Lors de la séance, Gotlib a balayé les accusations avec une contre-offensive directe. Évoquant les messages envoyés pour « noircir le gouvernement » — selon sa propre formulation — elle a posé la question centrale qui structure une partie du débat politique israélien depuis octobre 2023 : « Le Premier ministre est-il coupable ? En quoi est-il coupable du fait qu’à 6h29 » — heure à laquelle a débuté l’attaque-surprise du Hamas — « on lui annonce ce qui se passe ? »

La référence à cet horaire précis est lourde de sens dans le contexte israélien. Le débat sur la chaîne d’alertes et d’informations dans les heures précédant le massacre du 7 octobre reste l’une des questions les plus brûlantes des enquêtes en cours. Gotlib a également interpellé son auditoire sur une question restée sans réponse publique : « Où sont les cartes SIM qui ont été changées ? » — une allusion à des éléments dont elle suggère qu’ils éclairerait différemment les responsabilités dans la préparation ou la non-anticipation de l’attaque.

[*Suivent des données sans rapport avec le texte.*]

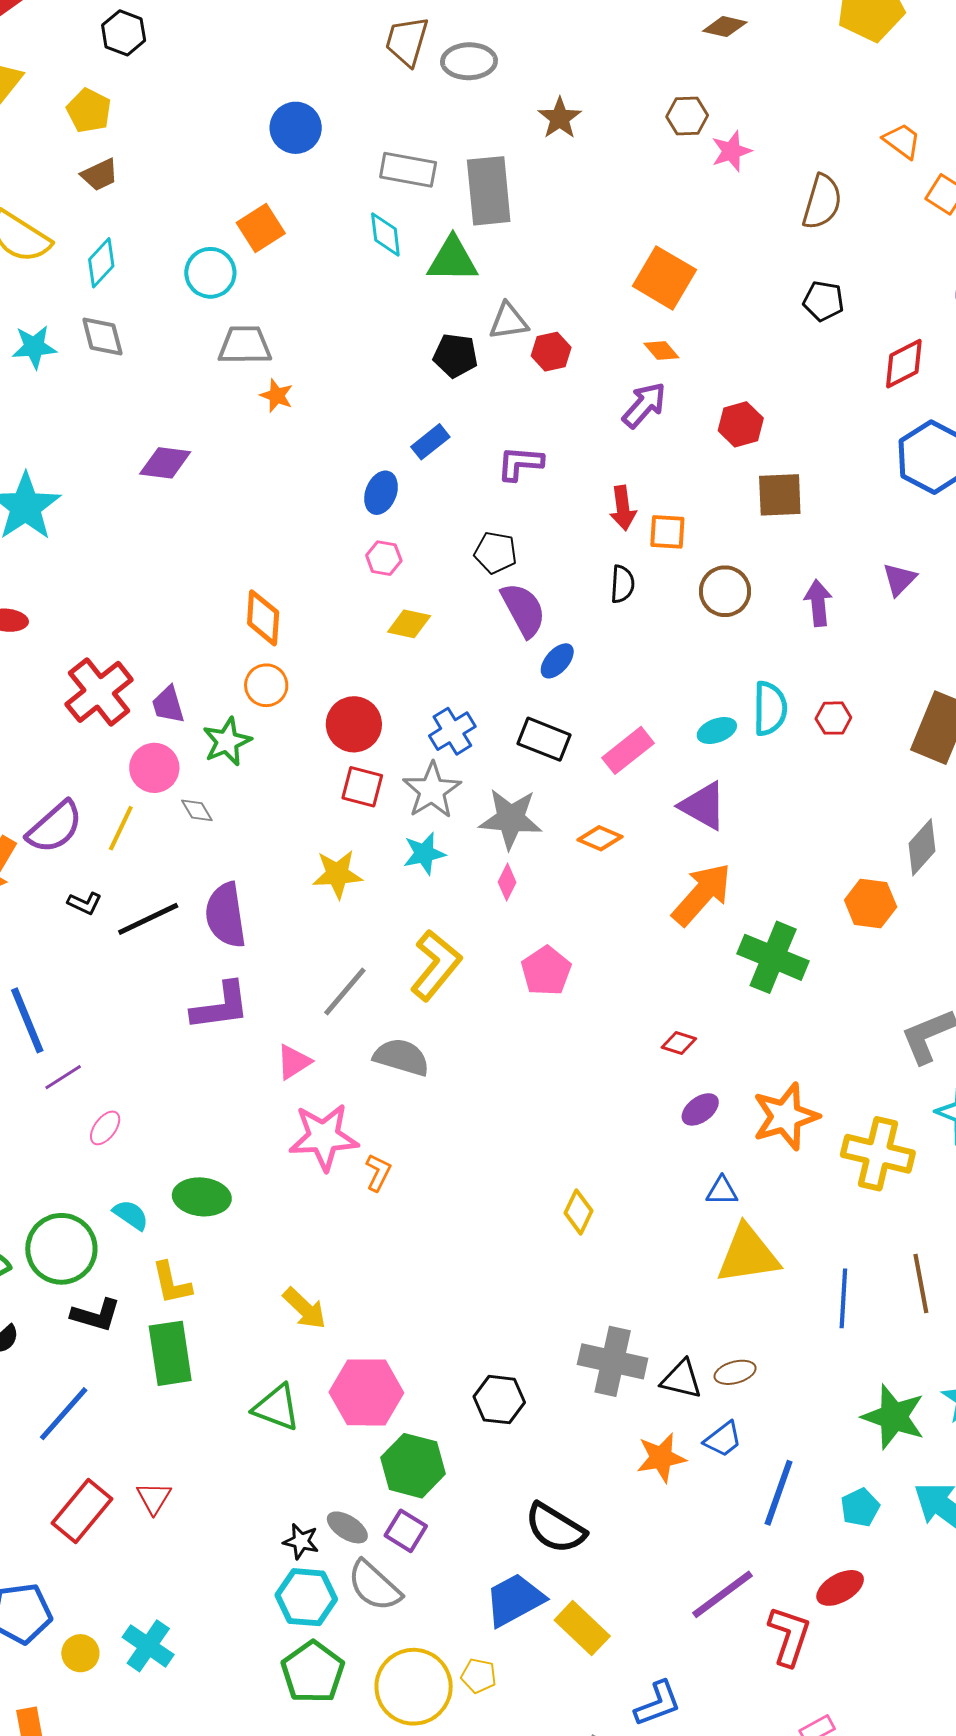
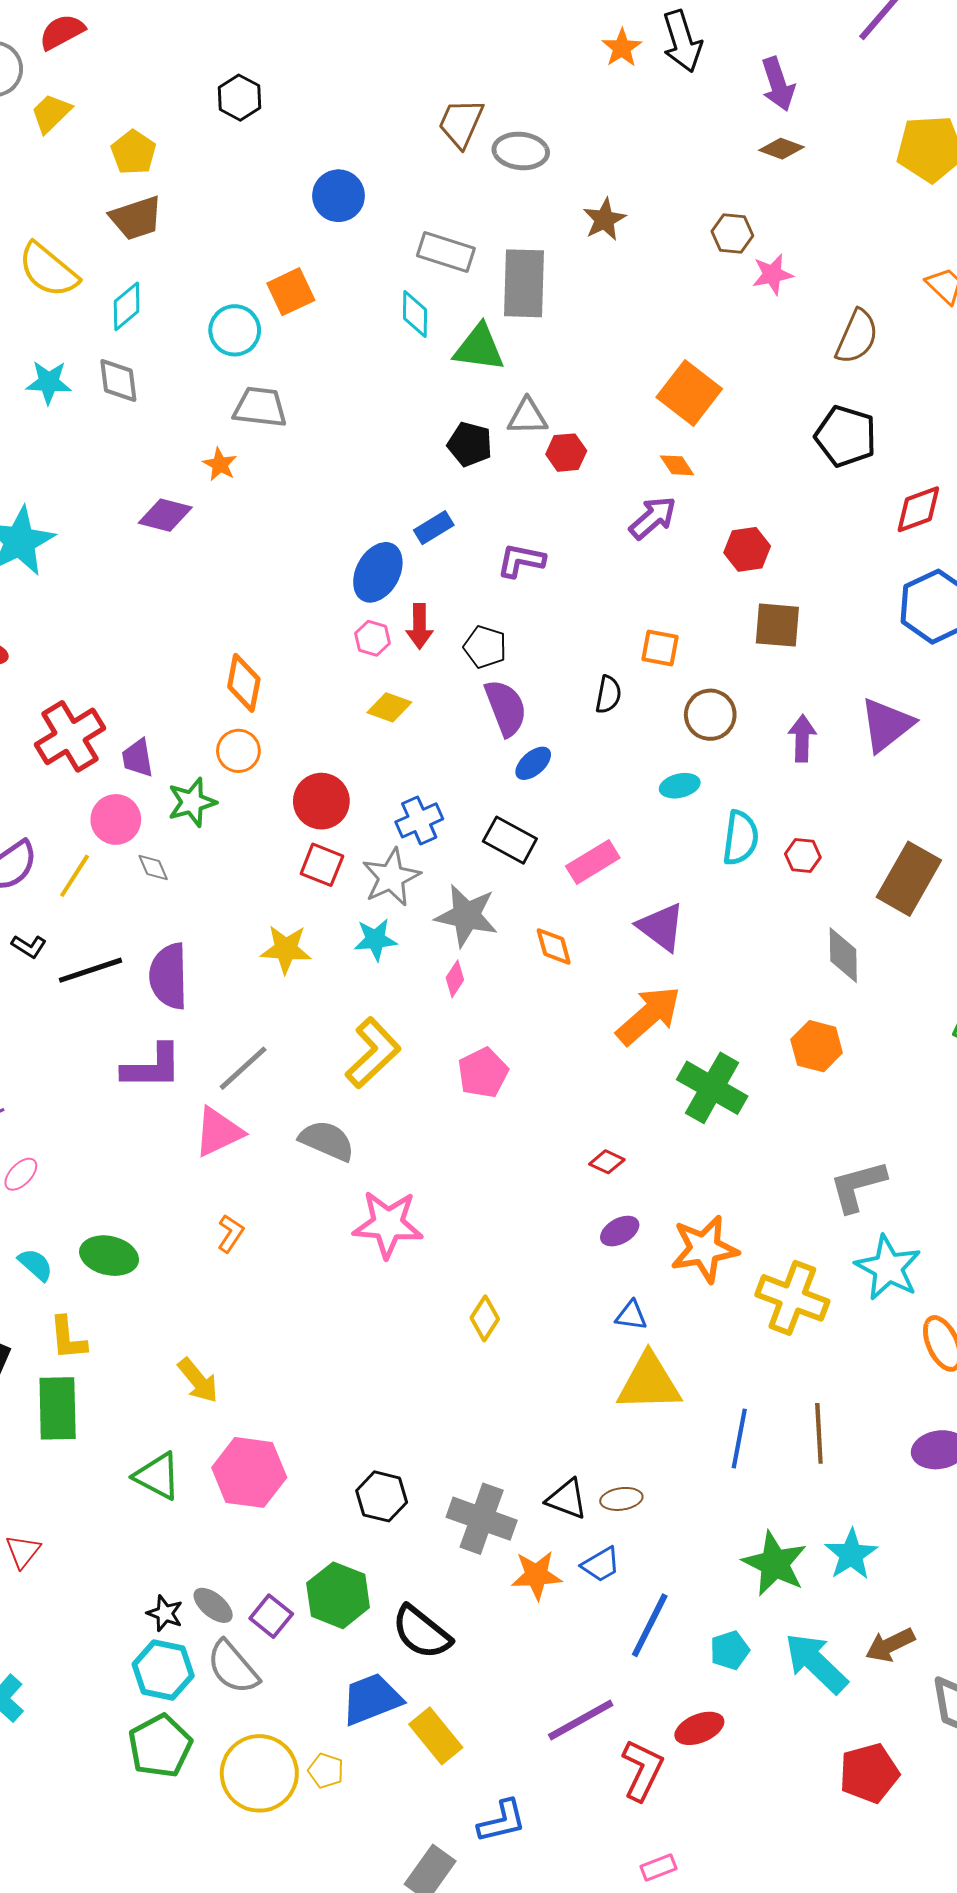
black hexagon: (124, 33) -> (240, 98), moved
brown trapezoid: (100, 175) -> (136, 218), size x1.4
black pentagon: (823, 301) -> (846, 436), size x1.5
orange star: (277, 396) -> (220, 464), moved
blue ellipse: (381, 493) -> (378, 572), size x1.4
red arrow: (623, 508) -> (419, 626), moved
purple triangle: (899, 579) -> (887, 725), size x1.6
cyan ellipse: (717, 731) -> (680, 786), moved
orange diamond: (600, 838) -> (554, 947), turned 45
gray diamond: (922, 847) -> (843, 955), moved, turned -50
gray line: (345, 991) -> (243, 1068), moved
pink triangle: (294, 1062) -> (218, 1132), size x1.4
pink star: (324, 1137) -> (388, 1224), moved
orange L-shape: (378, 1172) -> (231, 1234), moved
gray cross: (613, 1361) -> (482, 1519), moved
green hexagon: (413, 1466) -> (338, 1595), moved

« Il aurait pu sauver tout le Sud »

Plus surprenant encore dans le cadre de sa propre défense judiciaire, Gotlib a lancé : « Le Premier ministre aurait pu sauver tout le Sud. » Une formule à double lecture, qui peut être interprétée comme une défense de Netanyahou — en sous-entendant que les circonstances ne lui en ont pas laissé la possibilité — ou comme une charge contre ceux qui lui imputent la responsabilité d’une catastrophe qu’il n’aurait, selon elle, pas eu les moyens d’éviter à partir du moment où l’information lui est parvenue.

Elle a également mis en cause l’ancien ministre de la Défense Yoav Gallant, interrogeant publiquement son courage face aux révélations en cours : « Gallant, où est le courage ? »

Ces déclarations s’inscrivent dans une stratégie de défense qui fait de la commission parlementaire non pas une simple procédure judiciaire, mais un espace politique à part entière. Gotlib a répété qu’elle considère sa demande d’immunité comme relevant de la « sainteté » de la fonction de député, et que ses actes — y compris la révélation de l’identité de l’agent du Shin Bet — ont été accomplis dans le cadre de son mandat parlementaire.

La demande d’immunité devrait être approuvée par la commission, où la coalition dispose d’une majorité. La décision devra ensuite être validée par la plénière de la Knesset.